The family was put into an inflatable raft then helped aboard the USS Vandegrift, which arrived early on Sunday to rescue them from their crippled sailboat about 1,000 miles off Mexico's Pacific coast, the Coast Guard said.

The San Diego family was two weeks into a cruise around the world on a 36-foot (11-meter) vessel called the Rebel Heart when the youngest child developed a fever and rash, prompting her parents to send a satellite distress call to the Coast Guard on Thursday.

Eric and Charlotte Kaufman and their daughters, Cora, 3, and Lyra, 1, were in stable condition and would undergo further medical evaluations, the Coast Guard said in a statement. The frigate was en route to California and the voyage was expected to take a day or two.

In a statement, the Kaufmans defended their decision to take their children on the trip.

"We understand there are those who question our decision to sail with our family, but please know that this is how our family has lived for seven years, and when we departed on this journey more than a year ago, we were then and remain today confident that we prepared as well as any sailing crew could," the statement said.

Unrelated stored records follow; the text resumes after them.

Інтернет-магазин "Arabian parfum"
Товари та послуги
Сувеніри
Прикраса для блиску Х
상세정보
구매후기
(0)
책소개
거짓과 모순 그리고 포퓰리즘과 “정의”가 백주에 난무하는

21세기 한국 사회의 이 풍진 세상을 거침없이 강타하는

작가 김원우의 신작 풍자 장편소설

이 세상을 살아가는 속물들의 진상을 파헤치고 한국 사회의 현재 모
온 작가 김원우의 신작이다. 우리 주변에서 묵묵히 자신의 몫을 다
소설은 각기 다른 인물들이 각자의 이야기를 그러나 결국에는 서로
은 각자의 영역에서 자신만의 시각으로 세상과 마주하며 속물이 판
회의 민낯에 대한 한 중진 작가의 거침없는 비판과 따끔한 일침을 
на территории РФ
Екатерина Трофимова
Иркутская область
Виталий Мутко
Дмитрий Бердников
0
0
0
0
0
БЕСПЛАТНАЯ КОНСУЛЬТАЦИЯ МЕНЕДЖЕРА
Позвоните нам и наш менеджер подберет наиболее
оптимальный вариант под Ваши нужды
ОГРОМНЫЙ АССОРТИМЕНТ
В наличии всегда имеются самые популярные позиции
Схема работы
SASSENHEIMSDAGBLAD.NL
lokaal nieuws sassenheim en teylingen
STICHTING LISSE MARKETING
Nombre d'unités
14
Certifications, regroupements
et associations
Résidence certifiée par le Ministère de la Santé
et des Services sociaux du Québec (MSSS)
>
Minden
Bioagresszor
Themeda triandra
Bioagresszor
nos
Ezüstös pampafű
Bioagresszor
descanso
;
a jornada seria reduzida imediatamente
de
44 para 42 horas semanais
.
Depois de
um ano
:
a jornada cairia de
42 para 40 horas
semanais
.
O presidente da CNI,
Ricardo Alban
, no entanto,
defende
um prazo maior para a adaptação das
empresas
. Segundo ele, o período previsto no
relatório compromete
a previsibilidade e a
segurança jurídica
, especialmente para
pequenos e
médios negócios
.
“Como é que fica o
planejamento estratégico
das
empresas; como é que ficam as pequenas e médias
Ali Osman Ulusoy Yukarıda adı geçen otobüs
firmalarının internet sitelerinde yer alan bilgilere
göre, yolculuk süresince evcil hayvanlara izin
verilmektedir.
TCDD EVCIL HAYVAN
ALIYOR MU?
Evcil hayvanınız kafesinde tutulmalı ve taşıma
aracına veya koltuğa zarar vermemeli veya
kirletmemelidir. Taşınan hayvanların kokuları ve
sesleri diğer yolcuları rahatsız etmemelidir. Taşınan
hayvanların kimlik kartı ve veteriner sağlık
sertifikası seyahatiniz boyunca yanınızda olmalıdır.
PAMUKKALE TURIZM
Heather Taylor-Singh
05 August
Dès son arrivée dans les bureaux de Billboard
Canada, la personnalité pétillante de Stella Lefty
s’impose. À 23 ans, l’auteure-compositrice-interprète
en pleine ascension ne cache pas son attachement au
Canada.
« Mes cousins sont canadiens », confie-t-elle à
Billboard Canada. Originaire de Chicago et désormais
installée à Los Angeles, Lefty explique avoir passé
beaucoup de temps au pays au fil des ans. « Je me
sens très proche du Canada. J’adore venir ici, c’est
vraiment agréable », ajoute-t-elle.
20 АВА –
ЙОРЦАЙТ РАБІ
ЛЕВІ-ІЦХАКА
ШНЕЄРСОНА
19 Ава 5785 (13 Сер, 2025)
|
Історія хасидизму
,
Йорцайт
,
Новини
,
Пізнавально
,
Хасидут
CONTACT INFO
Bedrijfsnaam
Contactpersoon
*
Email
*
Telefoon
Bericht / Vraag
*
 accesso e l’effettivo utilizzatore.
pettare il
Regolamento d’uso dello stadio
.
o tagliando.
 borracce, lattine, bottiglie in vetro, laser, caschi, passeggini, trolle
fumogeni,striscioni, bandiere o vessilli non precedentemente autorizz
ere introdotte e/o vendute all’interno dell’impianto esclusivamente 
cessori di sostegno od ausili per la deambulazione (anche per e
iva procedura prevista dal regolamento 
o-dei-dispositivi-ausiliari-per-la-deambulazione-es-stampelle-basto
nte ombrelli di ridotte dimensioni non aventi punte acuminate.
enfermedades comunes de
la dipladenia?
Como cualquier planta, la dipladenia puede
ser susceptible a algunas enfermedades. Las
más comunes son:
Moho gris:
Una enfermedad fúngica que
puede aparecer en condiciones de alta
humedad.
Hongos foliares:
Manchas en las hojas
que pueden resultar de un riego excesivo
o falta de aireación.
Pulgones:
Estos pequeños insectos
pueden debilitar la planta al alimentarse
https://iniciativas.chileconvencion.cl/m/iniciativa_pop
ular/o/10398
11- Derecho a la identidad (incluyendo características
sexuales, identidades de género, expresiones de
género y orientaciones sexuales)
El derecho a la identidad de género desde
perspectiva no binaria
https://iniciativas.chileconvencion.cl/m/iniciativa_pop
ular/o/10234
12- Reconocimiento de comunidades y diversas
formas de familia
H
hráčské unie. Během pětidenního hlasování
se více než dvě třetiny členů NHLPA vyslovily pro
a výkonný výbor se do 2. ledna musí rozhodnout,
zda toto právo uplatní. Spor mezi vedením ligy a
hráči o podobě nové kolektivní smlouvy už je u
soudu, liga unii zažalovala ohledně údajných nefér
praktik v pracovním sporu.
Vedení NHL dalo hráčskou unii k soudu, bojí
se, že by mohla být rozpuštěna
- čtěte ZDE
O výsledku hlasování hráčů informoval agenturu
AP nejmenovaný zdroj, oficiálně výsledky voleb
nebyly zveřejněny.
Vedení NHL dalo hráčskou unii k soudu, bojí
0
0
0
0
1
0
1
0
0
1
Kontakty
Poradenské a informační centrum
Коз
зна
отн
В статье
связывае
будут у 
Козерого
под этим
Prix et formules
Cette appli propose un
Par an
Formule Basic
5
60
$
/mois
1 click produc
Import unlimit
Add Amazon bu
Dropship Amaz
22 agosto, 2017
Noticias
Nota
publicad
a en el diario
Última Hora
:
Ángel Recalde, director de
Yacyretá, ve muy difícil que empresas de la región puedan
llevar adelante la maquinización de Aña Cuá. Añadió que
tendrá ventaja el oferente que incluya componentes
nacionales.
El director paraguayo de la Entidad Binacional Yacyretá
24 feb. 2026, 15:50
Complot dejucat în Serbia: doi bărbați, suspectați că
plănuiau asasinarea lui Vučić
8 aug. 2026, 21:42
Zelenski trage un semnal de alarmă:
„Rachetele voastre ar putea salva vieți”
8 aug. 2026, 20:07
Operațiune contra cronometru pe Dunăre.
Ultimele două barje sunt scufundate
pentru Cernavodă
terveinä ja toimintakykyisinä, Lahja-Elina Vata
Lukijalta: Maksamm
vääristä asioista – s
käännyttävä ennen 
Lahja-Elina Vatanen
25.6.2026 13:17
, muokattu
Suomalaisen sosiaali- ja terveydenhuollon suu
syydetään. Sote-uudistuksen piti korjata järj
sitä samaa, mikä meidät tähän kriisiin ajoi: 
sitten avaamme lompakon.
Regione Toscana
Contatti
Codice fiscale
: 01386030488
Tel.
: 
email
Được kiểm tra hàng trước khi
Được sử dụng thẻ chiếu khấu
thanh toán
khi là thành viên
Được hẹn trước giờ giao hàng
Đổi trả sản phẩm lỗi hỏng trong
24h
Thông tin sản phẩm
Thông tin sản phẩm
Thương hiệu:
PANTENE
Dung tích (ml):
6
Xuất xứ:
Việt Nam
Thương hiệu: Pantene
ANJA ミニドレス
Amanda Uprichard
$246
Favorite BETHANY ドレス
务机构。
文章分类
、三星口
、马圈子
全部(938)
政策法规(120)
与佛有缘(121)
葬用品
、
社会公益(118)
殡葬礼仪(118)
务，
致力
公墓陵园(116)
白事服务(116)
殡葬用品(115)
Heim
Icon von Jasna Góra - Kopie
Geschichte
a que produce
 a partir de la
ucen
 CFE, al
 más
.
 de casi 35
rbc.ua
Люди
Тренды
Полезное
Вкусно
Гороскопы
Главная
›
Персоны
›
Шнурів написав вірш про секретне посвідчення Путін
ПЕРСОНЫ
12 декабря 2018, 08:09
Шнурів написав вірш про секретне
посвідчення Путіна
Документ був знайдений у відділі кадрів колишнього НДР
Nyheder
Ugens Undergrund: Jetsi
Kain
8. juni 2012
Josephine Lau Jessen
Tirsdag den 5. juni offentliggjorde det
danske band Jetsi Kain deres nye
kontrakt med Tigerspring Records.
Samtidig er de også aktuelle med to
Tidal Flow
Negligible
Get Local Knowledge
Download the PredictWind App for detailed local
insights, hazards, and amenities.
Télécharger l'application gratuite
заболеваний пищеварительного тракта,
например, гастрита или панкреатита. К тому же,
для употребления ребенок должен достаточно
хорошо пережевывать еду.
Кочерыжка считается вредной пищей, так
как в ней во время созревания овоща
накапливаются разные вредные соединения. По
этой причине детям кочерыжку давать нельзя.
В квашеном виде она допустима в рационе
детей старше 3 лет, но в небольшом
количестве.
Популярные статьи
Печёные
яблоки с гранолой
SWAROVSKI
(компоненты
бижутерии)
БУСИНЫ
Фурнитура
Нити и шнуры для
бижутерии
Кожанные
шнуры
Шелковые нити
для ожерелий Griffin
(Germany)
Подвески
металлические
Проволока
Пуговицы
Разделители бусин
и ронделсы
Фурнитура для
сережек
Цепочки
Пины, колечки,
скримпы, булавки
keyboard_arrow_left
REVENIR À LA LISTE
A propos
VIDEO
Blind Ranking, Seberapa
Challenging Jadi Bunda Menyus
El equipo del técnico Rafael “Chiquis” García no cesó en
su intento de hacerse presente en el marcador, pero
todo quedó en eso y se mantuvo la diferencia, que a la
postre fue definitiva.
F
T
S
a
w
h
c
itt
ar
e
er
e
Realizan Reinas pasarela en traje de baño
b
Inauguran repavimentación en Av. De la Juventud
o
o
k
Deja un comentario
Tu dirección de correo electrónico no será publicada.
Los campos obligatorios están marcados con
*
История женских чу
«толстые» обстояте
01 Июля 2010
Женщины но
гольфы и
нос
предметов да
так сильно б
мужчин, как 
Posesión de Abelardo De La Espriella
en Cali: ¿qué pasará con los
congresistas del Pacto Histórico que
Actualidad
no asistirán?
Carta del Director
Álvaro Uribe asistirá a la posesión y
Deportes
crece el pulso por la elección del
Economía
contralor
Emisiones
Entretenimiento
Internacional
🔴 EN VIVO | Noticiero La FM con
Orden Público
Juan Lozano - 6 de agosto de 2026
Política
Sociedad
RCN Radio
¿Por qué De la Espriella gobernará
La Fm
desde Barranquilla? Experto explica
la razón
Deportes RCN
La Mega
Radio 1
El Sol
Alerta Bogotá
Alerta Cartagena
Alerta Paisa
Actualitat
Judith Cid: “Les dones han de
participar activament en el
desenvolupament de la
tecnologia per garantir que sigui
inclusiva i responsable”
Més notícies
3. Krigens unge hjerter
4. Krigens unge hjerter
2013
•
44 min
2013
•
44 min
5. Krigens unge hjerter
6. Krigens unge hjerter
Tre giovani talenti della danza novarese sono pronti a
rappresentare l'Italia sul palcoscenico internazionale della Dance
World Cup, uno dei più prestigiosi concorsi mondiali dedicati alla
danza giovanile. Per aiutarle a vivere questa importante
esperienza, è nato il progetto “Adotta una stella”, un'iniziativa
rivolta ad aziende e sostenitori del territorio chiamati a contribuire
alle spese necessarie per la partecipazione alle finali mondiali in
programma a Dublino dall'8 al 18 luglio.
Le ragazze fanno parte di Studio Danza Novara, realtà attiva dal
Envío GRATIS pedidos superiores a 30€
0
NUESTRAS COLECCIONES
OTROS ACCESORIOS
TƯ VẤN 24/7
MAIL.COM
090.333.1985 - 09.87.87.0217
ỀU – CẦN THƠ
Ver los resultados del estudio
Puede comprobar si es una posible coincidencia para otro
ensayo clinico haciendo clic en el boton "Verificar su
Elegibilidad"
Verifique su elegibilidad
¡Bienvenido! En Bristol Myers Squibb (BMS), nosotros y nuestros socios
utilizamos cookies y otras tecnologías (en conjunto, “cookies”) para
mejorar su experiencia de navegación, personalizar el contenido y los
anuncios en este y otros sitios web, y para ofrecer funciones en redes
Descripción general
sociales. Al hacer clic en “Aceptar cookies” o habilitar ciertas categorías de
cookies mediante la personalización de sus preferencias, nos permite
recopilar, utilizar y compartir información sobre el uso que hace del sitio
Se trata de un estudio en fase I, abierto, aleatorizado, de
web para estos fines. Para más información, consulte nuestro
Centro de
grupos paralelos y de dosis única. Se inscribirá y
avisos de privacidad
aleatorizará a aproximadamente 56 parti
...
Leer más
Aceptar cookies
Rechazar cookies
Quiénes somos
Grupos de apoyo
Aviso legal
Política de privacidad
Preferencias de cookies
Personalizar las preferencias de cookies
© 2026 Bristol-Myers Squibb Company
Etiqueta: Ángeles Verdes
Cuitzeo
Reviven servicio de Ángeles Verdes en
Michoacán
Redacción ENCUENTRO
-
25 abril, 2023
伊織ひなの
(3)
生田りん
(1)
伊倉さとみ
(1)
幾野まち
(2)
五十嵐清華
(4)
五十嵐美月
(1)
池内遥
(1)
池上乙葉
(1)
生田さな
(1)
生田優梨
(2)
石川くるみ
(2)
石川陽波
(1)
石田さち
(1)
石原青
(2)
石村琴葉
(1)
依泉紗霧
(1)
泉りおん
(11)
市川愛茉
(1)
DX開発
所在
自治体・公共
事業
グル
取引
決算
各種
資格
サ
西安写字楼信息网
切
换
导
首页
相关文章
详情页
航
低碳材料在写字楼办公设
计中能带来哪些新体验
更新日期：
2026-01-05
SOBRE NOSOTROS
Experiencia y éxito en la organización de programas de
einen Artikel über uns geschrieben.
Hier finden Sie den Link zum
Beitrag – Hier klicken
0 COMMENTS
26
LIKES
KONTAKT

The California Air National Guard's 129th Rescue Wing dispatched a military transport plane and a team of four men on Thursday to provide immediate medical assistance to Lyra, according to spokesman Second Lieutenant Roderick Bersamina.

The rescuers, laden with medical gear and other supplies, parachuted from the plane into the ocean, inflated a dinghy, motored toward the boat and boarded to treat the girl.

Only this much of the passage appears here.